El bingo se jugó esa tarde pero en ningún momento nos cuestionamos si aquellos
tableros ofrecidos serían los ganadores.
A la salida del colegio, debíamos solucionar qué
haríamos con el pájaro, le sugerí a Mariela que lo llevara a su casa, en la mía
no me permitían tener mascotas mientras que ella incluso ya contaba con otros
pájaros y me comprometí firmemente en llegar más tarde a su casa para que
juntas encontráramos una solución. Me cambié y le di no se cuál excusa a mi
mamá para ir a la casa de mi amiga, cuando llegué mi amiga me señaló que el
pájaro estaba en su pieza bajo puerta cerrada, discutimos por varias horas una
solución y finalmente yo señalé que si yo fuera pájaro me gustaría ser libre, y
desde esa perspectiva lo mejor era darle libertad. Mariela no pareció muy
segura, pero como en todos nuestros proyectos, ella nunca sentaba su posición.
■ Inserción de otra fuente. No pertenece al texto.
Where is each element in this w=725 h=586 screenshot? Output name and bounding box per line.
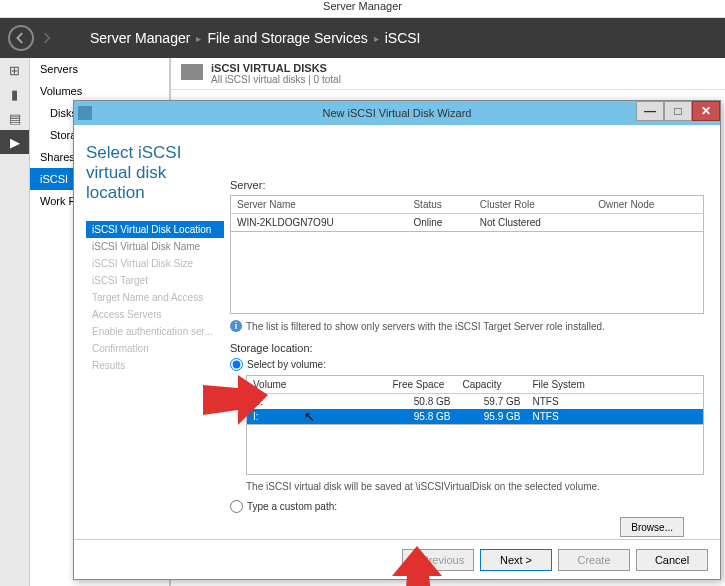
server-owner-cell — [592, 214, 703, 232]
radio-path-input[interactable] — [230, 500, 243, 513]
volume-row-c[interactable]: C: 50.8 GB 59.7 GB NTFS — [247, 394, 704, 410]
col-status[interactable]: Status — [407, 196, 473, 214]
info-icon: i — [230, 320, 242, 332]
col-free-space[interactable]: Free Space — [387, 376, 457, 394]
step-name[interactable]: iSCSI Virtual Disk Name — [86, 238, 224, 255]
filter-note: i The list is filtered to show only serv… — [230, 320, 704, 332]
wizard-dialog: New iSCSI Virtual Disk Wizard — □ ✕ Sele… — [73, 100, 721, 580]
server-table[interactable]: Server Name Status Cluster Role Owner No… — [230, 195, 704, 232]
chevron-right-icon: ▸ — [196, 33, 201, 44]
arrow-right-icon — [41, 32, 53, 44]
step-auth: Enable authentication ser... — [86, 323, 224, 340]
step-confirmation: Confirmation — [86, 340, 224, 357]
server-row[interactable]: WIN-2KLDOGN7O9U Online Not Clustered — [231, 214, 704, 232]
wizard-content: Server: Server Name Status Cluster Role … — [224, 125, 720, 539]
main-subtitle: All iSCSI virtual disks | 0 total — [211, 74, 341, 85]
volume-row-i[interactable]: I: 95.8 GB 95.9 GB NTFS — [247, 409, 704, 425]
step-target: iSCSI Target — [86, 272, 224, 289]
col-server-name[interactable]: Server Name — [231, 196, 408, 214]
icon-strip: ⊞ ▮ ▤ ▶ — [0, 58, 30, 586]
close-button[interactable]: ✕ — [692, 101, 720, 121]
storage-location-label: Storage location: — [230, 342, 704, 354]
vol-c-cap: 59.7 GB — [457, 394, 527, 410]
step-size: iSCSI Virtual Disk Size — [86, 255, 224, 272]
volume-list-pane — [246, 425, 704, 475]
breadcrumb-section[interactable]: File and Storage Services — [207, 30, 367, 46]
vol-i-free: 95.8 GB — [387, 409, 457, 425]
vol-c-free: 50.8 GB — [387, 394, 457, 410]
arrow-left-icon — [15, 32, 27, 44]
server-status-cell: Online — [407, 214, 473, 232]
breadcrumb: Server Manager ▸ File and Storage Servic… — [90, 30, 421, 46]
create-button: Create — [558, 549, 630, 571]
chevron-right-icon: ▸ — [374, 33, 379, 44]
vol-i-cap: 95.9 GB — [457, 409, 527, 425]
radio-custom-path[interactable]: Type a custom path: — [230, 500, 704, 513]
vol-i-fs: NTFS — [527, 409, 704, 425]
server-name-cell: WIN-2KLDOGN7O9U — [231, 214, 408, 232]
vol-c-fs: NTFS — [527, 394, 704, 410]
app-titlebar: Server Manager — [0, 0, 725, 18]
step-location[interactable]: iSCSI Virtual Disk Location — [86, 221, 224, 238]
server-label: Server: — [230, 179, 704, 191]
browse-button[interactable]: Browse... — [620, 517, 684, 537]
step-access-servers: Access Servers — [86, 306, 224, 323]
svg-marker-1 — [392, 546, 442, 586]
next-button[interactable]: Next > — [480, 549, 552, 571]
wizard-steps: Select iSCSI virtual disk location iSCSI… — [74, 125, 224, 539]
volume-table[interactable]: Volume Free Space Capacity File System C… — [246, 375, 704, 425]
back-button[interactable] — [8, 25, 34, 51]
radio-volume-label: Select by volume: — [247, 359, 326, 370]
maximize-button[interactable]: □ — [664, 101, 692, 121]
header-bar: Server Manager ▸ File and Storage Servic… — [0, 18, 725, 58]
filter-note-text: The list is filtered to show only server… — [246, 321, 605, 332]
breadcrumb-root[interactable]: Server Manager — [90, 30, 190, 46]
wizard-titlebar[interactable]: New iSCSI Virtual Disk Wizard — □ ✕ — [74, 101, 720, 125]
svg-marker-0 — [203, 375, 268, 425]
col-file-system[interactable]: File System — [527, 376, 704, 394]
cancel-button[interactable]: Cancel — [636, 549, 708, 571]
server-role-cell: Not Clustered — [474, 214, 593, 232]
wizard-heading: Select iSCSI virtual disk location — [86, 143, 224, 203]
save-location-note: The iSCSI virtual disk will be saved at … — [246, 481, 704, 492]
sidebar-item-servers[interactable]: Servers — [30, 58, 169, 80]
main-header: iSCSI VIRTUAL DISKS All iSCSI virtual di… — [171, 58, 725, 90]
radio-select-by-volume[interactable]: Select by volume: — [230, 358, 704, 371]
disks-icon[interactable]: ▤ — [0, 106, 29, 130]
server-list-pane — [230, 232, 704, 314]
storage-icon[interactable]: ▶ — [0, 130, 29, 154]
volumes-icon[interactable]: ▮ — [0, 82, 29, 106]
radio-path-label: Type a custom path: — [247, 501, 337, 512]
disk-icon — [181, 64, 203, 80]
col-cluster-role[interactable]: Cluster Role — [474, 196, 593, 214]
servers-icon[interactable]: ⊞ — [0, 58, 29, 82]
main-title: iSCSI VIRTUAL DISKS — [211, 62, 341, 74]
step-target-name: Target Name and Access — [86, 289, 224, 306]
col-owner-node[interactable]: Owner Node — [592, 196, 703, 214]
forward-button[interactable] — [38, 25, 56, 51]
sidebar-item-volumes[interactable]: Volumes — [30, 80, 169, 102]
minimize-button[interactable]: — — [636, 101, 664, 121]
wizard-icon — [78, 106, 92, 120]
breadcrumb-page[interactable]: iSCSI — [385, 30, 421, 46]
wizard-title-text: New iSCSI Virtual Disk Wizard — [323, 107, 472, 119]
col-capacity[interactable]: Capacity — [457, 376, 527, 394]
Así que ya entrada la tarde subimos a su patio y allí Mariela dejó en libertad
a nuestro amigo, le deseamos la mejor de las suertes y yo me devolví a mi casa
orgullosa de mi noble razonar, y olvidé por completo al pájaro.
Al día siguiente Mariela me hizo percatar de que la
noche anterior había llovido de manera inclemente y que lo más posible era que
nuestro amigo no hubiese sobrevivido, pero aún así no noté en sus palabras
ningún dejo de reproche era como si incluso el probable desenlace, ratificara
la corrección de la decisión.
Con el tiempo dejé de interesarme por los copetones,
prácticamente no volví a subir a la terraza, y mi mamá debió notar este desinterés
porque tampoco volvió a comunicarme novedades al respecto. Los años pasaron y
no recuerdo cuando fue que tomé conciencia de que fatalmente yo estaba
destinada a percatarme de los cuerpos sin vida de los pájaros que se encontraran
a un kilómetro a la redonda de mi camino. Todos en alguna ocasión hemos
tropezado con el cuerpo sin vida de un pájaro, pero en mi caso esos encuentros
se dan de manera tan constante que resulta imposible que me encuentre yo cerca
de uno sin que pase desapercibido, no recuerdo cuando fue que adquirí
consciencia de esta fatalidad, pero desde aquel momento cada encuentro además
del impacto que produce la percepción de la muerte, es la recordación de una tragedia en mi
vida, si tuviera que señalar un rasgo que me identifique sería este: soy una
persona destinada a cruzarse con pájaros muertos. Pueda ser que se trate de un
cuerpo que las llantas de los carros han vuelto imperceptible, no importa su
tamaño, basta un rápido vistazo para que mi mirada lo identifique, y esto es
así aun cuando mi miopía no me permite reconocer con facilidad rostros por la
calle. En ocasiones es otra persona la
que me hace adquirir consciencia del mismo, lo que para ella es un triste
descubrimiento, para mí es un evento más que se repite y mi tragedia propia se
antepone a la del tristeza por el
destino del pájaro, como si la muerte
fuera algo más llevadero frente a una vida llena de encuentros con pájaros muertos.